▶ _WHAT IS NEEDED_
Everything from the line with "No. A proper" to the final line of the entries is to be set down exactly, except the pictures.

▶ _DATA PROVIDED_

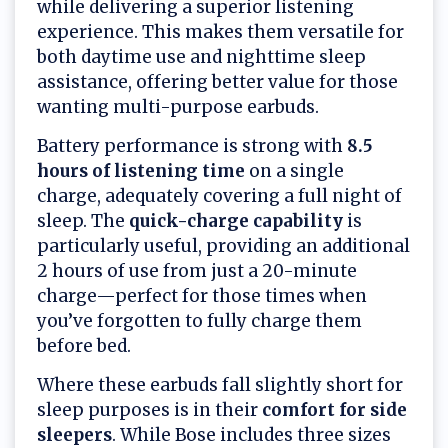
while delivering a superior listening
experience. This makes them versatile for
both daytime use and nighttime sleep
assistance, offering better value for those
wanting multi-purpose earbuds.
Battery performance is strong with
8.5
hours of listening time
on a single
charge, adequately covering a full night of
sleep. The
quick-charge capability
is
particularly useful, providing an additional
2 hours of use from just a 20-minute
charge—perfect for those times when
you’ve forgotten to fully charge them
before bed.
Where these earbuds fall slightly short for
sleep purposes is in their
comfort for side
sleepers
. While Bose includes three sizes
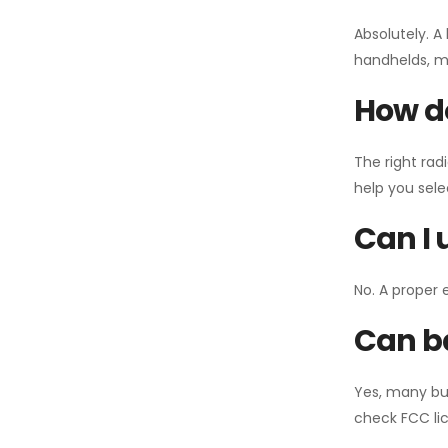
Absolutely. A
handhelds, mo
How do
The right rad
help you sel
Can I 
No. A proper 
Can ba
Yes, many bu
check FCC lic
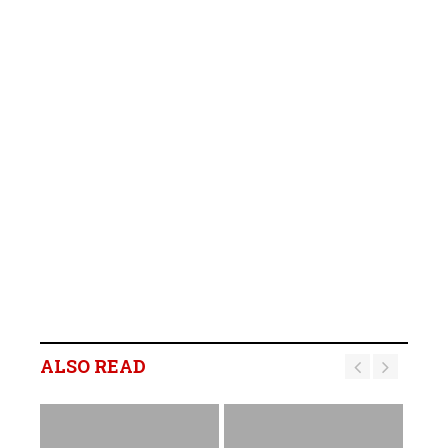
ALSO READ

▶ _YOUR RESPONSE_
No. A proper 
Can ba
Yes, many bu
check FCC lic
ALSO READ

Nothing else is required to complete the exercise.